**Exercise brief**: From the entries below, output the line with "ят и поздравить" and each following line up to and including the line with "а группа поддержки", exactly as written.

══ Data records

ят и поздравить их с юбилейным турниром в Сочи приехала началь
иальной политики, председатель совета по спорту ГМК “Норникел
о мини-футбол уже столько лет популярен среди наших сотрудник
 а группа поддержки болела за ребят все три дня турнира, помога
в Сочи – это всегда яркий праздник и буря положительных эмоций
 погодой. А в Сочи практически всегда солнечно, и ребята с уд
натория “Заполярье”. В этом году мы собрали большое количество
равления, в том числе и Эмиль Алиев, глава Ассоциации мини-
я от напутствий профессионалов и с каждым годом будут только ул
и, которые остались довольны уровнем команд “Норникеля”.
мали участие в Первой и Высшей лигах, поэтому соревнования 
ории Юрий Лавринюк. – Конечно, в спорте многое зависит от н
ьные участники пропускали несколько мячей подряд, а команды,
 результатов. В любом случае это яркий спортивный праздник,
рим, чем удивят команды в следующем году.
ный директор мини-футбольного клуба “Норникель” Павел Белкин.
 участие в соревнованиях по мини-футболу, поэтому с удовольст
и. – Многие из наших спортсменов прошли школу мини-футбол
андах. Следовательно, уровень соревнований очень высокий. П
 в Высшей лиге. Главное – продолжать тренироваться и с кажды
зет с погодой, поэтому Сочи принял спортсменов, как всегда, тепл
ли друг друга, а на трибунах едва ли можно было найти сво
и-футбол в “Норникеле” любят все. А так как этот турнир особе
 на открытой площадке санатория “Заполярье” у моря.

════
══ Data records

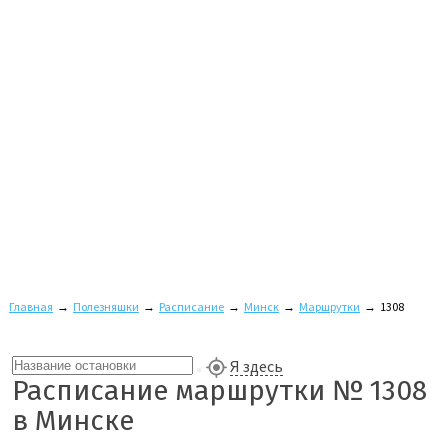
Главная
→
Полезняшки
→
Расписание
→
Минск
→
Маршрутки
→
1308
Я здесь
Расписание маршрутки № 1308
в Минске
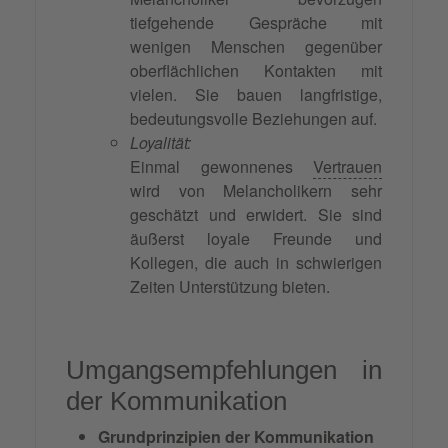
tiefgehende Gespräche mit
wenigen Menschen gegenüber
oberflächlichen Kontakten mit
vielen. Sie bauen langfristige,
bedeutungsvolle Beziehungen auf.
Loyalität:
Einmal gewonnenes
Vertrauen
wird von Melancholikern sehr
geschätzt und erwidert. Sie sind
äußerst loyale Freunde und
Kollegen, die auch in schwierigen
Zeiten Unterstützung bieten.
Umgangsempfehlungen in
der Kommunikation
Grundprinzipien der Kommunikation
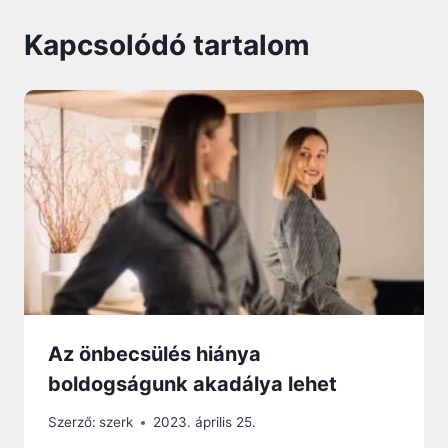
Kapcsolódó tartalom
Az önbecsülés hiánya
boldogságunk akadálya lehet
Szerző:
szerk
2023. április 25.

════

**Solution for this task**:
ят и поздравить их с юбилейным турниром в Сочи приехала началь
иальной политики, председатель совета по спорту ГМК “Норникел
о мини-футбол уже столько лет популярен среди наших сотрудник
 а группа поддержки болела за ребят все три дня турнира, помога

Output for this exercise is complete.